It’s been a rough year for the world’s most influential social media platform, whose co-founder and CEO made the trip across this country this week for some good old fashioned congressional grilling. While Mark Zuckerberg fielded questions about political bias, liability for content, illegal opioid sales and de-platforming “unsafe” Diamond & Silk, Recode asked Americans about which tech companies they trusted least with their personal information.

While you might be able to guess the results, the gap is rather remarkable: Respondents to the SurveyMonkey/Recode poll overwhelmingly chose Facebook over any other tech company.

Over half (56%) of respondents said they trusted Facebook least with their personal data. The company that came in second was a very distant second: Just 5% said they trusted Google least.
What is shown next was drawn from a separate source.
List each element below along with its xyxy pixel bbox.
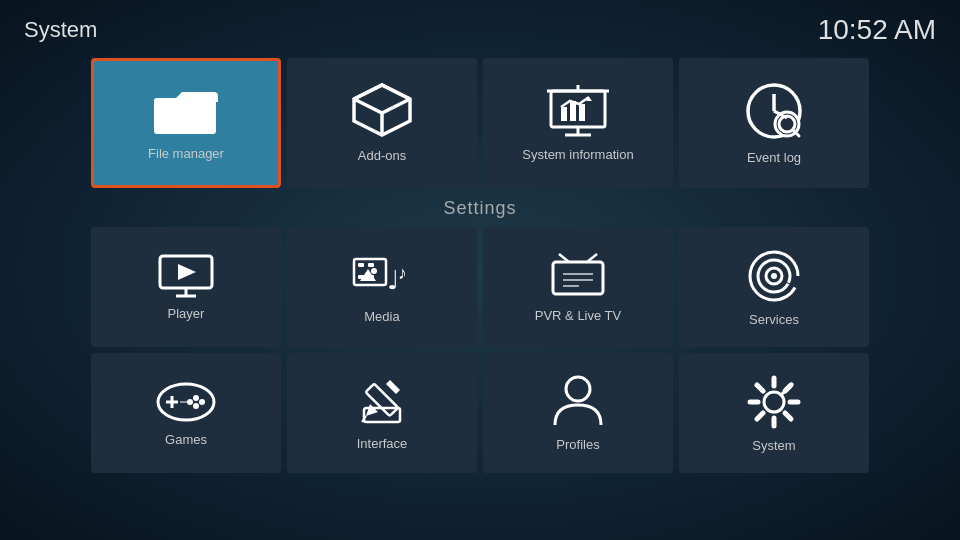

Tied for third with 3% were Uber and Twitter, followed by Snap, Apple and Amazon, which each got 2% of the “least-trusted” vote. A fifth (20%), answered none of the above.

The issue of Facebook’s protection of user data came to a head when The Guardian published accusations of a whistleblower and former employee of Cambridge Analytica, which the Trump campaign used for awhile to help with its targeted ad campaigns. The employee accused the company of having unethically mined Facebook data, but subsequent reports revealed that the platform largely allowed those actions not only for Cambridge but other entities, including Obama For America.

Zuckerberg has since made a series of public statements addressing the Cambridge issue and reiterating his company’s commitment to protecting users’ profiles.

“We have a responsibility to protect your data, and if we can’t then we don’t deserve to serve you,” Zuckerberg wrote in a statement published on the platform in March. “I’ve been working to understand exactly what happened and how to make sure this doesn’t happen again. The good news is that the most important actions to prevent this from happening again today we have already taken years ago. But we also made mistakes, there’s more to do, and we need to step up and do it.”

Last June, Facebook announced that the platform had topped 2 billion monthly users. While Facebook’s stock has fallen over the last three months, its trend line has been extremely good since 2012, enjoying relatively steady growth over that five-year period. Even with the current dip, the company is still valued far above its 2016 levels.